#### [WHAT THE TASK ASKS]
Could you return, exactly as written, only the lines from the one holding "correct, try contacting an admini" through the final line of the records below?

#### [Stored data entries]

★ ★ ★ ★

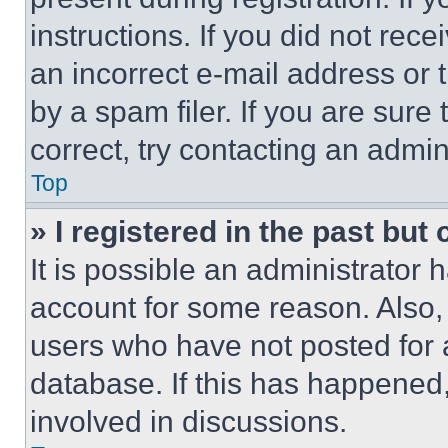
instructions. If you did not re
an incorrect e-mail address or
by a spam filer. If you are sure
correct, try contacting an admini
Top
» I registered in the past but
It is possible an administrator 
account for some reason. Also
users who have not posted for a
database. If this has happened,
involved in discussions.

★ ★ ★ ★

#### [RESULT OF THE EXERCISE]
correct, try contacting an admini
Top
» I registered in the past but
It is possible an administrator 
account for some reason. Also
users who have not posted for a
database. If this has happened,
involved in discussions.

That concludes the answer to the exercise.